C. R. Makepeace & Company, established in 1889, was a nationally active firm of mill architects based in Providence, Rhode Island. It was dissolved in 1944.

Charles R. Makepeace
Founder Charles R. Makepeace was born in Fayetteville, North Carolina on May 20, 1860. He attended Duke University, then known as Trinity College, but left without graduating in 1880. He then worked on a number of cotton mills in Randolph County, before eventually making his way to Rhode Island. He first practiced as a member of D. M. Thompson & Company in Providence. When David M. Thompson left the partnership to manage mills for B. B. & R. Knight, Makepeace formed a new partnership, Hall & Makepeace, with established architect Clifton A. Hall. This lasted from 1884 to 1886. Hall was prominent as both a designer of industrial buildings as well as those that normally made up an architect's practice. 

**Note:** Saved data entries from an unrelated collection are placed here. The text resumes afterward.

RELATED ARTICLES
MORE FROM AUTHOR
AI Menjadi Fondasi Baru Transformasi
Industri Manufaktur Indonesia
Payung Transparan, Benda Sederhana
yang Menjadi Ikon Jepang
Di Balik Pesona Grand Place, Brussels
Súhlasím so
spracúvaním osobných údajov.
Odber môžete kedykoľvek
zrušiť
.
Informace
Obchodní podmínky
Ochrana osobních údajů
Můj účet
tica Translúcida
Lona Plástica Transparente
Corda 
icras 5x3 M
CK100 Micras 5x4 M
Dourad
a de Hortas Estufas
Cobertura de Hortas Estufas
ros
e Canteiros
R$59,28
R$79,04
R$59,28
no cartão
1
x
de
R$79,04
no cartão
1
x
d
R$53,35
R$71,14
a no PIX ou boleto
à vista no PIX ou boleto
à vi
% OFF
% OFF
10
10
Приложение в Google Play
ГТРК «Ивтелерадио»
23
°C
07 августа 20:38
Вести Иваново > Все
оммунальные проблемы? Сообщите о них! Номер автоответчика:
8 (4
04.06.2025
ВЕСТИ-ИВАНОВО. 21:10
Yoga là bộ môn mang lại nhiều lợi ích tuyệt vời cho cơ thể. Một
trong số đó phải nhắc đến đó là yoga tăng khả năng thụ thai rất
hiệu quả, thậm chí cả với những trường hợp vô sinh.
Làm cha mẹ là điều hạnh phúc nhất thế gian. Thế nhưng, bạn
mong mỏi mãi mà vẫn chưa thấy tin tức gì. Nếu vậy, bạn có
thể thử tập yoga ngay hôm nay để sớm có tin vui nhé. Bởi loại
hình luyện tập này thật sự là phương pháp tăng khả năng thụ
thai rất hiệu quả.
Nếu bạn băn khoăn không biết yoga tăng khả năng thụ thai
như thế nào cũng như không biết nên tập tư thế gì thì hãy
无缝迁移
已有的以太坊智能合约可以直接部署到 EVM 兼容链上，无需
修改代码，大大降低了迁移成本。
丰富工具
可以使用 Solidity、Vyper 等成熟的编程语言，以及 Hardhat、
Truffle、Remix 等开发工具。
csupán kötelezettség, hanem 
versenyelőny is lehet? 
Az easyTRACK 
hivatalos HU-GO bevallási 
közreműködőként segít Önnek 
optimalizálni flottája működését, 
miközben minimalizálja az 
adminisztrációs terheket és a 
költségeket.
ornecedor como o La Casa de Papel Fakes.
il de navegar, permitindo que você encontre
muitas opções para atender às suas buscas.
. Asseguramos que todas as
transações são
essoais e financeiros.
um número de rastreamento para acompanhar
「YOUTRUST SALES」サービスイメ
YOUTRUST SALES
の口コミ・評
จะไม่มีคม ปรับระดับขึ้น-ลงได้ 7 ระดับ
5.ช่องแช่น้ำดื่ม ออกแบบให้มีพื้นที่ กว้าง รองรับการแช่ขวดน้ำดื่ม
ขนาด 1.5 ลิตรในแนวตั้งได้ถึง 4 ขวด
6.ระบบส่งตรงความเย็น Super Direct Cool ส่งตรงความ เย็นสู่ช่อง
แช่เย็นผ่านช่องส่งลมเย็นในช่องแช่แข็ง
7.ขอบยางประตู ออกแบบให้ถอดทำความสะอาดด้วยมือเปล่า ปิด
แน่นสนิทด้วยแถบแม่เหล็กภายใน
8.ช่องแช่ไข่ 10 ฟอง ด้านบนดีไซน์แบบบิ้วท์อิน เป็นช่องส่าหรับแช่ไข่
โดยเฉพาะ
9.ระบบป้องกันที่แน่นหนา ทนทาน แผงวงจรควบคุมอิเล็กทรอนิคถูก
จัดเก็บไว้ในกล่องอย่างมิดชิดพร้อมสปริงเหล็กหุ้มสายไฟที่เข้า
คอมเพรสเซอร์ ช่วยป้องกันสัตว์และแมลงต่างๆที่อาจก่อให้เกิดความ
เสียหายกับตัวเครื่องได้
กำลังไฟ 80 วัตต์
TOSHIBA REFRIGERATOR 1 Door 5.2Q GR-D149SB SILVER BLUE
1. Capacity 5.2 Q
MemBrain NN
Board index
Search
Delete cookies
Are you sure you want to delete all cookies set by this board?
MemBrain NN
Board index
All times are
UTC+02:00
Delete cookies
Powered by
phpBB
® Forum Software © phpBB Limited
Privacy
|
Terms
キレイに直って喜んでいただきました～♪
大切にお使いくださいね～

In 1886 Makepeace left, and opened his own office. He established C. R. Makepeace & Company in 1889. Circa 1892 he made his designer, Charles A. M. Praray, a partner. He added new associates when Praray left in 1898. Makepeace's son, the MIT-trained C. Salisbury Makepeace, joined the office in 1916, upon graduating. Makepeace was an active member of Central Congregational Church in Providence. Makepeace was a member of the Providence common council from the second ward from 1904 to 1910.

Later history
After Makepeace's death in 1926, the company was presumably managed by C. Salisbury Makepeace. Henry A. McClean purchased the firm in 1928, and managed it until 1944, when it was dissolved. McClean died in West Warwick in 1950. C. Salisbury Makepeace died in August 1949.

Charles A. M. Praray
Charles Praray first emerges as the chief designer and construction engineer of the Makepeace firm, and was made a partner circa 1892. As designer, in 1894, he patented what was known as "Praray's Improved Construction", a system of mill construction which separated the structure of the roof and floors of a mill from that of the walls, allowing much more daylight to enter the building. Visually, Praray's design may be most noted for its unusual window patterns, which emerge from the brick piers in a zig-zag pattern. Only five these mills have been documented as being built, but Chas. A. M. Praray & Company touted it in advertisements for many years. Prior to its demolition around 2014, the Selma Cotton Mill of 1896 in Alabama was the best-preserved example of Praray's mill design. The only surviving example with walls intact is one of the Holt mills in Haw River, North Carolina.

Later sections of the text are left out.